DATA:
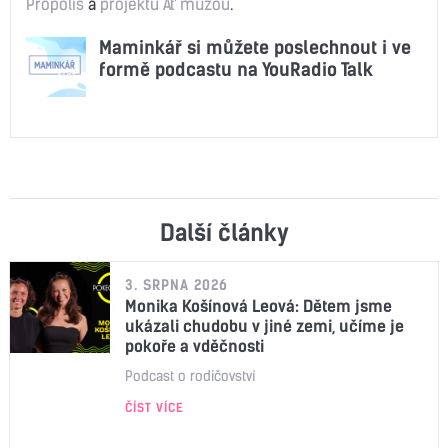
Propolis
a
projektu Ať můžou
.
Maminkář si můžete poslechnout i ve
formě podcastu na YouRadio Talk
Další články
3. SRPNA 2026
Monika Košínová Leová: Dětem jsme
ukázali chudobu v jiné zemi, učíme je
pokoře a vděčnosti
Podcast o rodičovství
ČÍST VÍCE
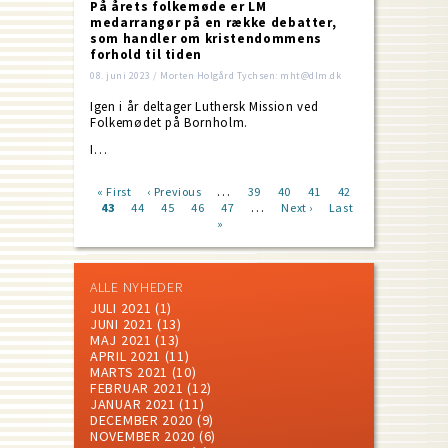
På årets folkemøde er LM
medarrangør på en række debatter,
som handler om kristendommens
forhold til tiden
08. juni 2023 / Morten Holgård Tychsen: mht@dlm.dk
Igen i år deltager Luthersk Mission ved
Folkemødet på Bornholm.
I…
…
First
« First
Previous
‹ Previous
Page
39
Page
40
Page
41
Page
42
…
page
Current
43
Page
44
page
Page
45
Page
46
Page
47
Next
Next ›
Last
Last
Pagination
page
»
page
page
ALLE NYHEDER
JULI 2021
(1)
JUNI 2021
(13)
MAJ 2021
(13)
APRIL 2021
(11)
MARTS 2021
(10)
FEBRUAR 2021
(12)
JANUAR 2021
(11)
DECEMBER 2020
(9)
NOVEMBER 2020
(6)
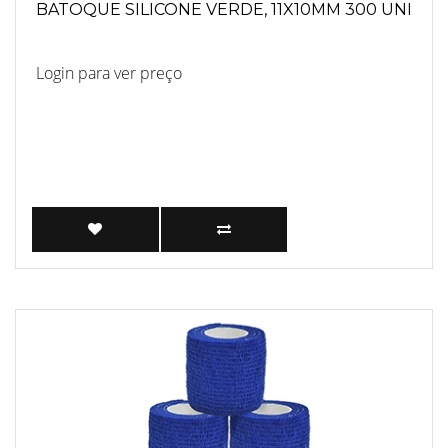
BATOQUE SILICONE VERDE, 11X10MM 300 UNI
Login para ver preço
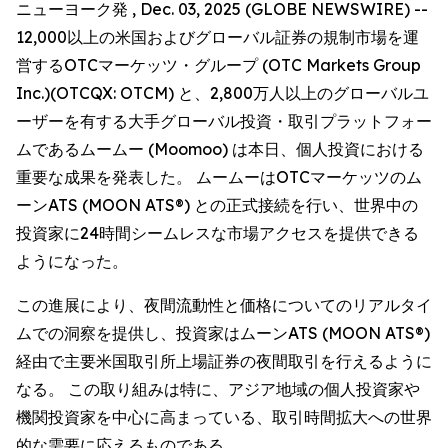
ニューヨーク発 , Dec. 03, 2025 (GLOBE NEWSWIRE) --
12,000以上の米国およびグローバル証券の規制市場を運
営するOTCマーケッツ・グループ (OTC Markets Group
Inc.)(OTCQX: OTCM) と、2,800万人以上のグローバルユ
ーザーを有する大手グローバル投資・取引プラットフォー
ムであるムームー (Moomoo) は本日、個人投資における
重要な成果を発表した。 ムームーはOTCマーケッツのム
ーンATS (MOON ATS®) との正式接続を行い、世界中の
投資家に24時間シームレスな市場アクセスを提供できる
ようになった。
この進展により、夜間流動性と価格についてのリアルタイ
ムでの洞察を提供し、投資家はムーンATS (MOON ATS®)
経由で主要米国取引所上場証券の夜間取引を行えるように
なる。 この取り組みは特に、アジア地域の個人投資家や
機関投資家を中心に高まっている、取引時間拡大への世界
的な需要に応えるものである。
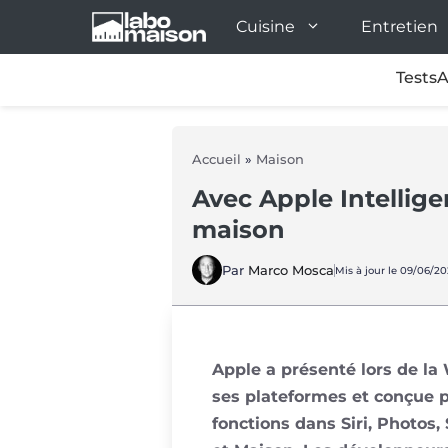
Aller
Cuisine
Entretien
au
contenu
Tests
A
Accueil
»
Maison
Avec Apple Intellige
maison
Par
Marco Mosca
Mis à jour le 09/06/20
Apple a présenté lors de l
ses plateformes et conçue po
fonctions dans Siri, Photos,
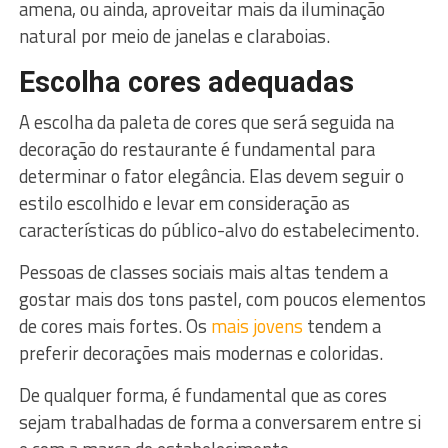
amena, ou ainda, aproveitar mais da iluminação
natural por meio de janelas e claraboias.
Escolha cores adequadas
A escolha da paleta de cores que será seguida na
decoração do restaurante é fundamental para
determinar o fator elegância. Elas devem seguir o
estilo escolhido e levar em consideração as
características do público-alvo do estabelecimento.
Pessoas de classes sociais mais altas tendem a
gostar mais dos tons pastel, com poucos elementos
de cores mais fortes. Os
mais jovens
tendem a
preferir decorações mais modernas e coloridas.
De qualquer forma, é fundamental que as cores
sejam trabalhadas de forma a conversarem entre si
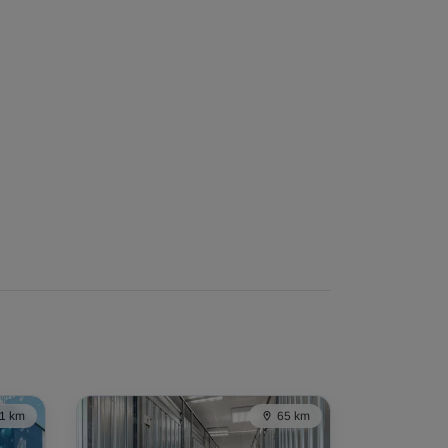
1 km
65 km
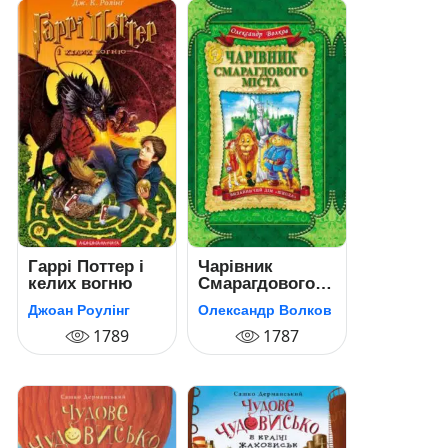
Гаррі Поттер і
Чарівник
келих вогню
Смарагдового
міста
Джоан Роулінг
Олександр Волков
1789
1787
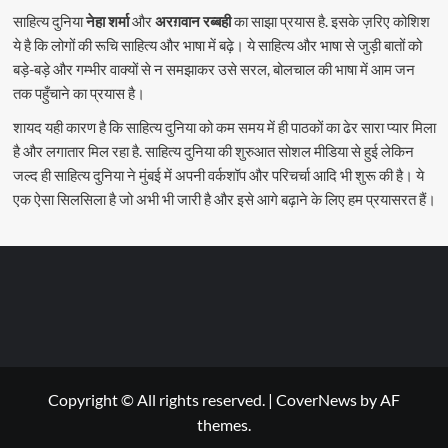
साहित्य दुनिया
नेहा शर्मा
और
अरग़वान रब्बही
का साझा प्रयास है. इसके ज़रिए कोशिश
ये है कि लोगों की रूचि साहित्य और भाषा में बढ़े। ये साहित्य और भाषा से जुड़ी बातों को
बड़े-बड़े और गम्भीर वाक्यों से न समझाकर उसे सरल, बोलचाल की भाषा में आम जन
तक पहुँचाने का प्रयास है।
शायद यही कारण है कि साहित्य दुनिया को कम समय में ही पाठकों का ढेर सारा प्यार मिला
है और लगातार मिल रहा है. साहित्य दुनिया की शुरुआत सोशल मीडिया से हुई लेकिन
जल्द ही साहित्य दुनिया ने मुंबई में अपनी वर्कशॉप और परिचर्चा आदि भी शुरू की है। ये
एक ऐसा सिलसिला है जो अभी भी जारी है और इसे आगे बढ़ाने के लिए हम प्रयासरत हैं।
Copyright © All rights reserved.
|
CoverNews
by AF
themes.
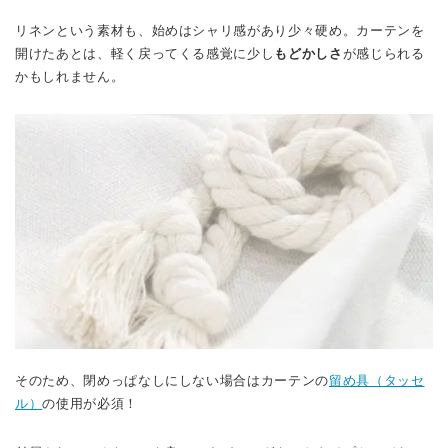
リネンという素材も、始めはシャリ感があり少々硬め。カーテンを
開けたあとは、軽く戻ってくる感覚に少し
もどかしさ
が感じられる
かもしれません。
そのため、閉めっぱなしにしない場合はカーテンの
留め具（タッセ
ル）
の使用が必須！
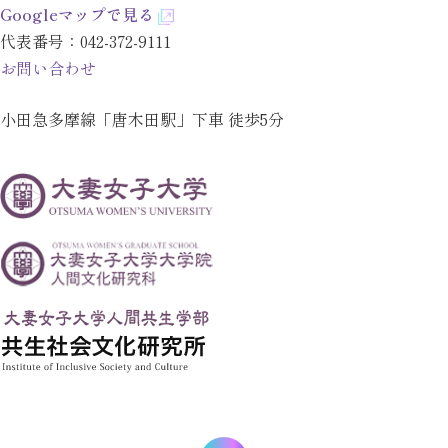
Googleマップで見る
代表番号：
042-372-9111
お問い合わせ
小田急多摩線「唐木田駅」下車 徒歩5分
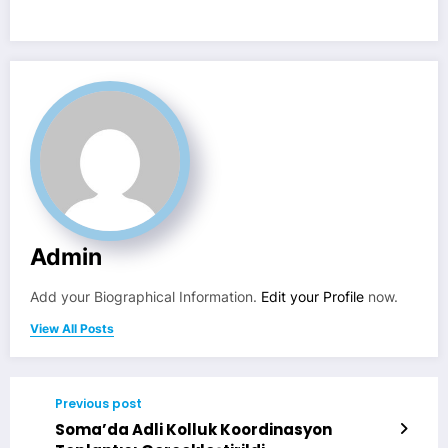
Admin
Add your Biographical Information.
Edit your Profile
now.
View All Posts
Previous post
Soma’da Adli Kolluk Koordinasyon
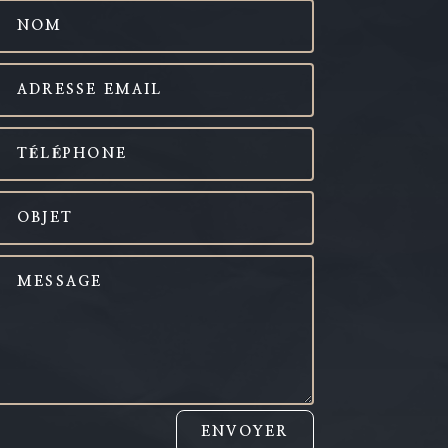
ENVOYER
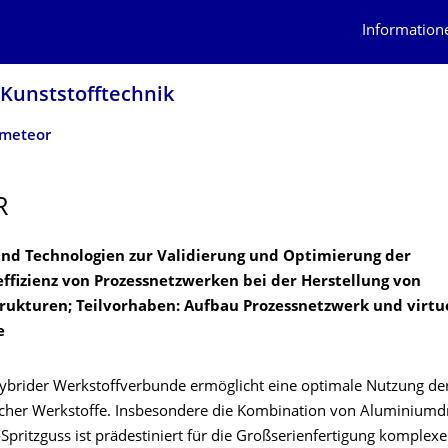
Information
 Kunststofftechnik
meteor
R
d Technologien zur Validierung und Optimierung der
ffizienz von Prozessnetzwerken bei der Herstellung von
rukturen; Teilvorhaben: Aufbau Prozessnetzwerk und virtu
e
hybrider Werkstoffverbunde ermöglicht eine optimale Nutzung der
icher Werkstoffe. Insbesondere die Kombination von Aluminium
pritzguss ist prädestiniert für die Großserienfertigung komplexe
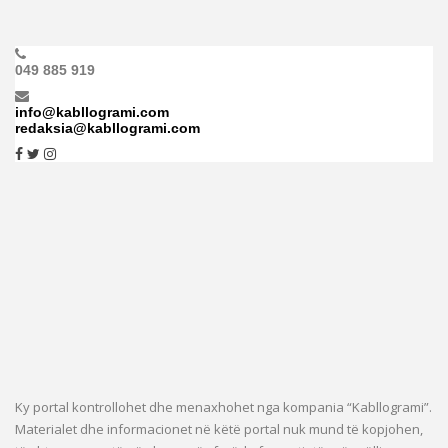
049 885 919
info@kabllogrami.com
redaksia@kabllogrami.com
Ky portal kontrollohet dhe menaxhohet nga kompania “Kabllogrami”.
Materialet dhe informacionet në këtë portal nuk mund të kopjohen,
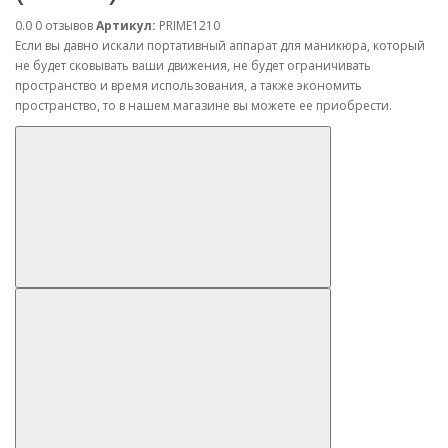
0.0
0 отзывов
Артикул:
PRIME1210
Если вы давно искали портативный аппарат для маникюра, который
не будет сковывать ваши движения, не будет ограничивать
пространство и время использования, а также экономить
пространство, то в нашем магазине вы можете ее приобрести.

ABOUT THIS EXERCISE: Your task is to copy word for word the lines from the line containing "View All Posts" to the end of the listing, both included, and to drop any pictures.

WRITTEN RESPONSE:
View All Posts
Previous post
Soma’da Adli Kolluk Koordinasyon
ENVOYER
Information
 Kunststofftechnik
meteor
R
d Technologien zur Validierung und Optimierung der
ffizienz von Prozessnetzwerken bei der Herstellung von
rukturen; Teilvorhaben: Aufbau Prozessnetzwerk und virtu
e
hybrider Werkstoffverbunde ermöglicht eine optimale Nutzung der
icher Werkstoffe. Insbesondere die Kombination von Aluminium
pritzguss ist prädestiniert für die Großserienfertigung komplexe
049 885 919
info@kabllogrami.com
redaksia@kabllogrami.com
Ky portal kontrollohet dhe menaxhohet nga kompania “Kabllogrami”.
Materialet dhe informacionet në këtë portal nuk mund të kopjohen,
0.0
0 отзывов
Артикул:
PRIME1210
Если вы давно искали портативный аппарат для маникюра, который
не будет сковывать ваши движения, не будет ограничивать
пространство и время использования, а также экономить
пространство, то в нашем магазине вы можете ее приобрести.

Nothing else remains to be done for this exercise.